Clearance levels are used to determine disposal routes. Where activities are above clearance levels waste should be stored for decay.

Free release to sewer the preferred option. Decision based on direct measurements at a large hospital. External radiation exposure to sewer worker of about 2 µSv calculated on basis of 50 GBq I‑131per year direct release to sewer.
The Netherland

Radioactive waste with radionuclides with half-lives below 100 days should be stored for up to 2 years to allow for decay. No specific mention is made of requirements for patient excreta.
Great Britain
Direct discharge to sewer allowed, but sites required to demonstrate BPM and that the critical group dose constraint of 300 µSv y-1 is not exceeded. Consideration being given to use of delay tanks for new facilities undertaking treatment of large numbers of patients with I‑131.

The authors make a number of recommendations in relation to Ireland’s approach for ablation waste management including:

  • The benefit (on the grounds of radiological protection) of retrofitting of tanks into existing facilities is grossly disproportionate to the financial cost incurred and to the logistical issues involved. Nonetheless, appropriate work control systems should be in place to minimise any potential incidents of plumber exposure;
  • Fitting of delay and decay tanks into a new facility is advantageous, particularly if only one or two facilities are established. This is particularly true where multiple ablation suites may occur in the same facility and more than one patient may be undergoing treatment at one time. However, the final requirements should be assessed on a site by site basis in line with the EC guidelines for demonstrating BAT.
  • Where delay and decay tanks are installed a multi-tank vacuum system has sufficient advantages that it could represent BAT. Using such a system a factor of 500 to 1000 reduction in activity through decay is achievable. This is considered sufficient to ensure that all possible exposure scenarios would not lead to a dose of 10 µSv being exceeded.

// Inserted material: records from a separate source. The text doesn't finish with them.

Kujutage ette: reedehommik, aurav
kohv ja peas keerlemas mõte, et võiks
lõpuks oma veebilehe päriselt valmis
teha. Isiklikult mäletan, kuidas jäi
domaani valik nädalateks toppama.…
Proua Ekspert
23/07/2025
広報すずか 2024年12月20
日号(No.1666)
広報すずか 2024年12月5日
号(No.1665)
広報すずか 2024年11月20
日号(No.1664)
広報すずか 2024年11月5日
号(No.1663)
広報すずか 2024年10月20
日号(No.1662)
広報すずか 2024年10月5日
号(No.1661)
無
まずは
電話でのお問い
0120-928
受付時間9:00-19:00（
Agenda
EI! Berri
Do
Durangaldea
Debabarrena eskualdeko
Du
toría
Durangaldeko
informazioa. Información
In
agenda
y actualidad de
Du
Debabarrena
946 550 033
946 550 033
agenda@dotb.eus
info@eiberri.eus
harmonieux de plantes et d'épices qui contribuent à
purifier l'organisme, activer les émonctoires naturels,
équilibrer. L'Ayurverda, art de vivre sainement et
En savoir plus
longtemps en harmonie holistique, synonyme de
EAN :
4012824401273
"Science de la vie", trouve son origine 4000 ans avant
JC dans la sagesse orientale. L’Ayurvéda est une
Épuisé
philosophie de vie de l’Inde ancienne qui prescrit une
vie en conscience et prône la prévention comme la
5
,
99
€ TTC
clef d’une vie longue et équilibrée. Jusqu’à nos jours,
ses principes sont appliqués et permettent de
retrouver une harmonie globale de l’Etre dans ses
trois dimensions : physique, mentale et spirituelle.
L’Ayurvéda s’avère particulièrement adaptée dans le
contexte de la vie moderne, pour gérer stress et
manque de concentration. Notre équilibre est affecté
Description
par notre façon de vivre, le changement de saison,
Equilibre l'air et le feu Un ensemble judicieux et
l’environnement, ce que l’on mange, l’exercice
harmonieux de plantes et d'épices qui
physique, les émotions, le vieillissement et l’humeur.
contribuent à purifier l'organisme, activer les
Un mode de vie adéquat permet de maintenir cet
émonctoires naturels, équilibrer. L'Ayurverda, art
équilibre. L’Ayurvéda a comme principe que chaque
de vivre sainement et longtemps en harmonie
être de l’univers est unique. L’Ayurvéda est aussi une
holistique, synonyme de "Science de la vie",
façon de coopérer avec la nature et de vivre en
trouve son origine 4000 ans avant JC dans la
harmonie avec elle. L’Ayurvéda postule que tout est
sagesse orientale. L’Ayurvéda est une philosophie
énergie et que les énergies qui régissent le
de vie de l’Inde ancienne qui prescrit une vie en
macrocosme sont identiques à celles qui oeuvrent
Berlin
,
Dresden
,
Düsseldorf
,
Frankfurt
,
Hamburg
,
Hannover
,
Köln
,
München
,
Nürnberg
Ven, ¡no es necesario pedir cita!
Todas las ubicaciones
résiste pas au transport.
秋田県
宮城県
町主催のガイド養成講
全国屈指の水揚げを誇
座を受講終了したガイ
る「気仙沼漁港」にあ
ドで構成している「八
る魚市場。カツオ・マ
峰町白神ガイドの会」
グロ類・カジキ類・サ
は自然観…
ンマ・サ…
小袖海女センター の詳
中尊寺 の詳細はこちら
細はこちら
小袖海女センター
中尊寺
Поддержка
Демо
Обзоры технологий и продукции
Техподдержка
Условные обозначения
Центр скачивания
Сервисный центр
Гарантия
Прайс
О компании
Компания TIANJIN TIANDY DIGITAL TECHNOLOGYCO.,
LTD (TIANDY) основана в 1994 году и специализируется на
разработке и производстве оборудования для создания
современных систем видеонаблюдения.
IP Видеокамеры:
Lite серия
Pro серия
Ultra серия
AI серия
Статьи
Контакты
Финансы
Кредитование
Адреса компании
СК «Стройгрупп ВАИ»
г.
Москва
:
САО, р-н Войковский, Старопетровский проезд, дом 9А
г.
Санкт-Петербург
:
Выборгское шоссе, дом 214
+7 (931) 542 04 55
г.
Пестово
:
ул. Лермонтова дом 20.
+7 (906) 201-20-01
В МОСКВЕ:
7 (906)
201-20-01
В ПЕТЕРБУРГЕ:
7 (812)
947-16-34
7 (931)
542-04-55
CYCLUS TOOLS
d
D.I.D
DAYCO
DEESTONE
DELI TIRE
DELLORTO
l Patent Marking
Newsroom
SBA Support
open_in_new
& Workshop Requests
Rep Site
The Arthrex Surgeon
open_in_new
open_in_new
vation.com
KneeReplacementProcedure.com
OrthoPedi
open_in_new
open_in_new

Following a detailed review of the recommendations made in the Enviros report the RPII formally adopted a regulatory position on its requirements for iodine holding tanks in the context of both existing and new thyroid ablation facilities as follows:

  1. In the case of existing iodine ablation facilities, licensees will not be required to retro-fit iodine holding tanks.
  2. Licensees with existing ablation facilities will be required to undertake both on and off site monitoring to validate the assumptions and calculations used in their risk assessments when first applying for a licence for ablation therapies.
  3. Licence applications for new ablation facilities will continue to be assessed on a case by case basis to determine whether holding tanks are required. Each licence application must be supported by a risk assessment which estimates the likely doses that would be received by critical groups (hospital plumbers, sewer pipe workers, sewage treatment plant workers, public etc) as a result of the discharges of excreta from patients having undergone ablation therapies.
In early 2009 the RPII advised the Irish Government of the findings from the review project that had been completed, and of its new licensing requirements for thyroid ablation facilities. It recommended to the Government it consider these in the context of taking a national decision on the requirements for iodine holding tanks for both existing and new ablation facilities.

In September 2009 the Department of the Environment, Heritage and Local Government formally adopted the RPII’s regulatory position as national policy for Ireland agreeing that the RPII’s licensing requirements were consistent with Ireland’s commitments to OSPAR.

[1] Management of radioactive waste arising from medical establishments in the European Union. Proceedings of a Workshop, Brussels, 16-17 February 1999, EUR 19254.